My Lords, I declare an interest as the honorary president of BESA, the British Educational Suppliers Association, whose members have grave concerns about the Oak proposals, and who are mainly highly motivated and innovative small and medium-sized enterprises. Has my noble friend had time to read today's Times Educational Supplement, which points out that four out of 10 of all lessons on Oak started by pupils are not finished, with the worst take-up in disadvantaged areas? Can she comment on that? Could not the funding allocated to Oak be better spent working with tools on solutions that they know work best for their pupils?
I will look at the numbers to which my noble friend refers. I wonder whether she is referring to lessons delivered by Oak during the pandemic, when they were online and children were working from home. Obviously, the resources that the department is funding Oak to develop in future will be for teachers to deliver in the classroom—although it also provides a back-up and support in the event, God forbid, of another pandemic.
My Lords, following on from the question of the noble Baroness and her mention of the Times Educational Supplement article, the analysis also shows no clear trend between Oak usage and a school’s Ofsted rating in schools overall. Therefore, why is this investment being made if it is not improving Ofsted ratings and school performance?
My Lords, first, I welcome and associate myself with the Minister’s comments about private children’s homes.
It has been reported that Oak National Academy is considering allowing private companies to sell its lessons on for profit. I remember that, when it was first set up, it was envisaged that no individual would be able to profit from the activities of the new body. However, now facing legal challenge, the Department for Education has add to row back on geoblocking Oak outside the UK and make users aware that alternatives are available.
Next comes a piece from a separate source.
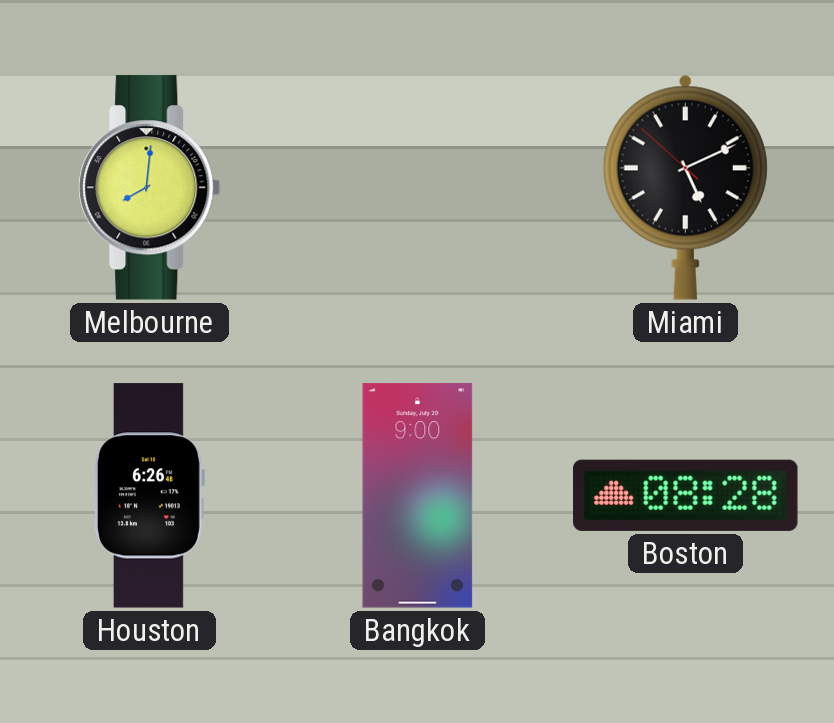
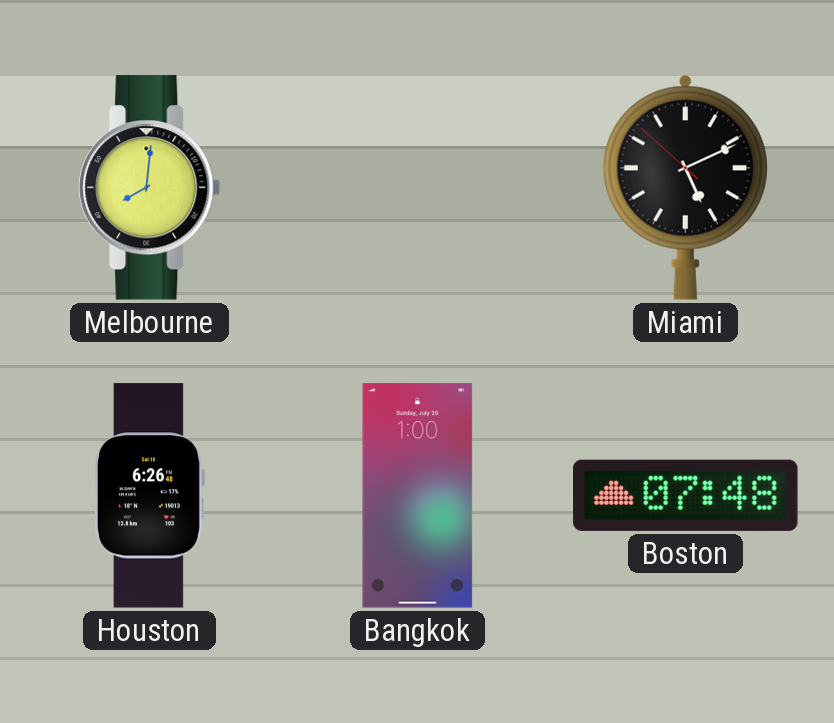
Bangkok: 9:00 -> 1:00
Boston: 08:28 -> 07:48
Can the Minister update the House on this ongoing legal challenge and her department’s progress towards establishing the promised “thriving commercial market” for Oak National Academy?
In relation to geoblocking, Oak will not be internationalising its content; materials will be geoblocked. The noble Baroness is right that the department has received a challenge from BESA and the Publishers Association. We have responded to their recent concerns about the future operations of the ALB and we are looking at all the different models of licensing going forward. I am happy to update the noble Baroness in due course when those are decided.
Is my noble friend aware of the results of a recent report that found that, notwithstanding the concerns raised by noble Lords, the Oak Academy had a positive impact on the workload of teachers using its resources, saving nearly half of them three hours a week, the equivalent of three weeks during a school year? Will my noble friend and her fellow Ministers continue to champion a range of ways to improve educational access and resources for schools, because this immeasurably helps reduce the burden of our hardworking teachers?
I agree entirely with my noble friend. She is absolutely right that almost half of teachers who used Oak reduced their workload by three hours a week. She is also right, and I reiterate, that we trust teachers and that the department supports them to have a choice of materials that they use.